Re: System for which Solve and NSolve both fail
- To: mathgroup at smc.vnet.net
- Subject: [mg30580] Re: [mg30572] System for which Solve and NSolve both fail
- From: BobHanlon at aol.com
- Date: Thu, 30 Aug 2001 03:51:26 -0400 (EDT)

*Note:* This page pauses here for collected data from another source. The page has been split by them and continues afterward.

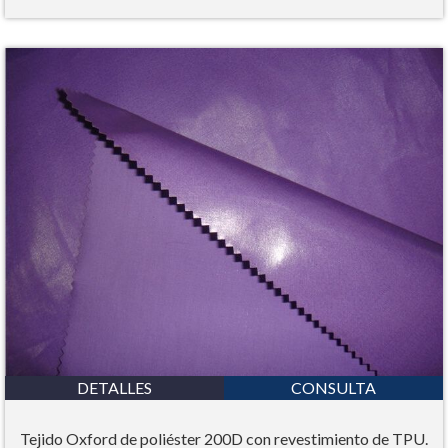
DETALLES
CONSULTA
Tejido Oxford de poliéster 200D con revestimiento de TPU.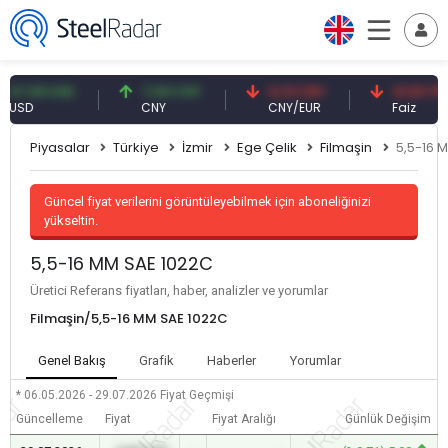
,59 USD
7,09 CNY
0,13 CNY
41,53 TRY
D
CNY
CNY/EUR
Faiz
Piyasalar
Türkiye
İzmir
Ege Çelik
Filmaşin
5,5-16 
Güncel fiyat verilerini görüntüleyebilmek için aboneliğinizi
yükseltin.
5,5-16 MM SAE 1022C
Üretici Referans fiyatları, haber, analizler ve yorumlar
Filmaşin/5,5-16 MM SAE 1022C
Genel Bakış
Grafik
Haberler
Yorumlar
* 06.05.2026 - 29.07.2026
Fiyat Geçmişi
Güncelleme
Fiyat
Fiyat Aralığı
Günlük Değişim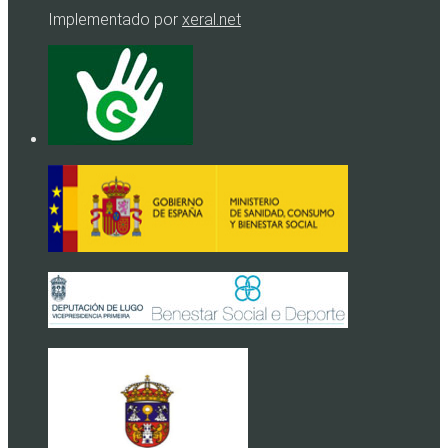
Implementado por
xeral.net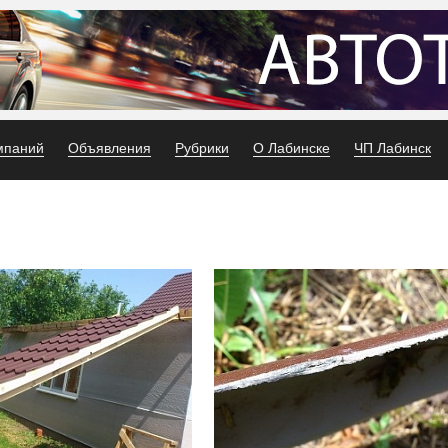
мпаний
Объявления
Рубрики
О Лабинске
ЧП Лабинск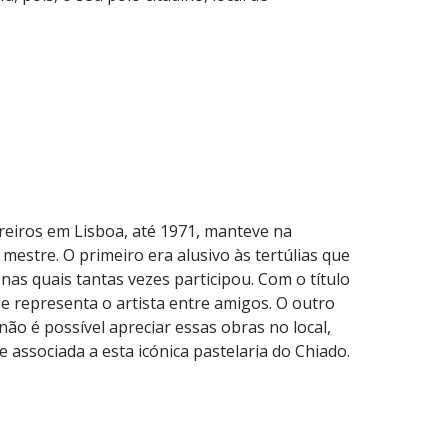
eiros em Lisboa, até 1971, manteve na
 mestre. O primeiro era alusivo às tertúlias que
 nas quais tantas vezes participou. Com o título
e representa o artista entre amigos. O outro
não é possível apreciar essas obras no local,
ssociada a esta icónica pastelaria do Chiado.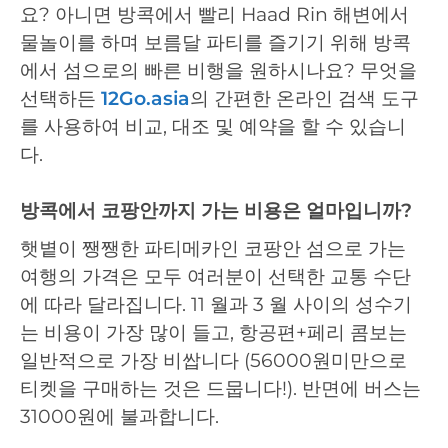
요? 아니면 방콕에서 빨리 Haad Rin 해변에서
물놀이를 하며 보름달 파티를 즐기기 위해 방콕
에서 섬으로의 빠른 비행을 원하시나요? 무엇을
선택하든
12Go.asia
의 간편한 온라인 검색 도구
를 사용하여 비교, 대조 및 예약을 할 수 있습니
다.
방콕에서 코팡안까지 가는 비용은 얼마입니까?
햇볕이 쨍쨍한 파티메카인 코팡안 섬으로 가는
여행의 가격은 모두 여러분이 선택한 교통 수단
에 따라 달라집니다. 11 월과 3 월 사이의 성수기
는 비용이 가장 많이 들고, 항공편+페리 콤보는
일반적으로 가장 비쌉니다 (56000원미만으로
티켓을 구매하는 것은 드뭅니다!). 반면에 버스는
31000원에 불과합니다.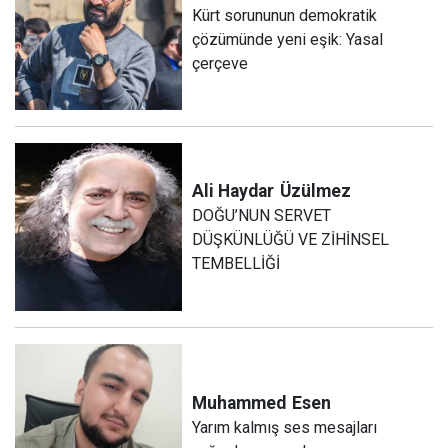
Kürt sorununun demokratik
çözümünde yeni eşik: Yasal
çerçeve
Ali Haydar
Üzülmez
DOĞU’NUN SERVET
DÜŞKÜNLÜĞÜ VE ZİHİNSEL
TEMBELLİĞİ
Muhammed
Esen
Yarım kalmış ses mesajları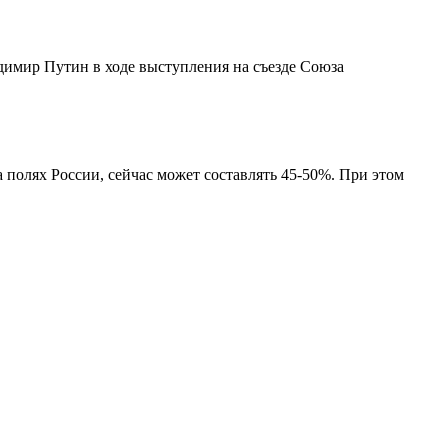
димир Путин в ходе выступления на съезде Союза
 полях России, сейчас может составлять 45-50%. При этом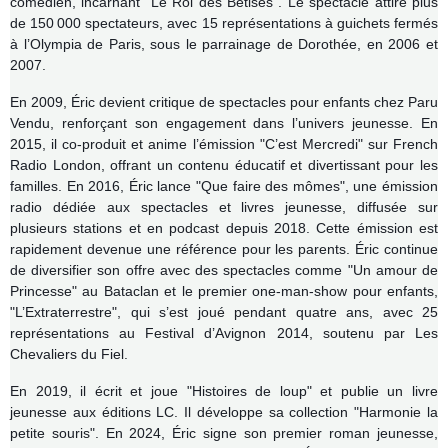
comédien, incarnant "Le Roi des Bêtises". Le spectacle attire plus
de 150 000 spectateurs, avec 15 représentations à guichets fermés
à l’Olympia de Paris, sous le parrainage de Dorothée, en 2006 et
2007.
En 2009, Éric devient critique de spectacles pour enfants chez Paru
Vendu, renforçant son engagement dans l’univers jeunesse. En
2015, il co-produit et anime l’émission "C’est Mercredi" sur French
Radio London, offrant un contenu éducatif et divertissant pour les
familles.
En 2016, Éric lance "Que faire des mômes", une émission
radio dédiée aux spectacles et livres jeunesse, diffusée sur
plusieurs stations et en podcast depuis 2018. Cette émission est
rapidement devenue une référence pour les parents.
Éric continue
de diversifier son offre avec des spectacles comme "Un amour de
Princesse" au Bataclan et le premier one-man-show pour enfants,
"L’Extraterrestre", qui s’est joué pendant quatre ans, avec 25
représentations au Festival d’Avignon 2014, soutenu par Les
Chevaliers du Fiel.
En 2019, il écrit et joue "Histoires de loup" et publie un livre
jeunesse aux éditions LC. Il développe sa collection "Harmonie la
petite souris".
En 2024, Éric signe son premier roman jeunesse,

- Sender: owner-wri-mathgroup at wolfram.com
In a message dated 2001/8/29 2:11:11 AM, ben at spam.bugs.me.quickmath.com
writes:
>I noticed that Mathematica seems unable to solve this system of equations
>:
>
>3^x + 3^y = 90
>
>x + y = 6
>
>With a bit of thought, you can see by inspection that the solutions are
>
>{x , y} = {2 , 4} or {4 , 2}
>
>However, when I use the commands
>
>Solve[{3^x+3^y==90,x+y==6},{x,y}]
>
>or
>
>NSolve[{3^x+3^y==90,x+y==6},{x,y}]
>
>I get a warning message starting with
>
>Solve::incnst: Inconsistent or redundant transcendental equation
>
>Can anyone shed some light on what is going on here? Any way to get around
>this problem?
>
Needs["Graphics`ImplicitPlot`"];
Needs["Graphics`Colors`"];
Solve and NSolve are primarily for polynomial equations. Use FindRoot
eqns = {3^x + 3^y == 90, x + y == 6};
ImplicitPlot[eqns, {x, 1, 5}, {y, 1, 5}, PlotStyle -> {Red, Blue}];
FindRoot[eqns, {x, 4.1}, {y, 2.2}] // Rationalize[#, 1*^-8]&
{x -> 4, y -> 2}
FindRoot[eqns, {x, 2.2}, {y, 4.1}] // Rationalize[#, 1*^-8]&
{x -> 2, y -> 4}
eqns /. {%, %%}
{{True, True}, {True, True}}
Bob Hanlon
Chantilly, VA USA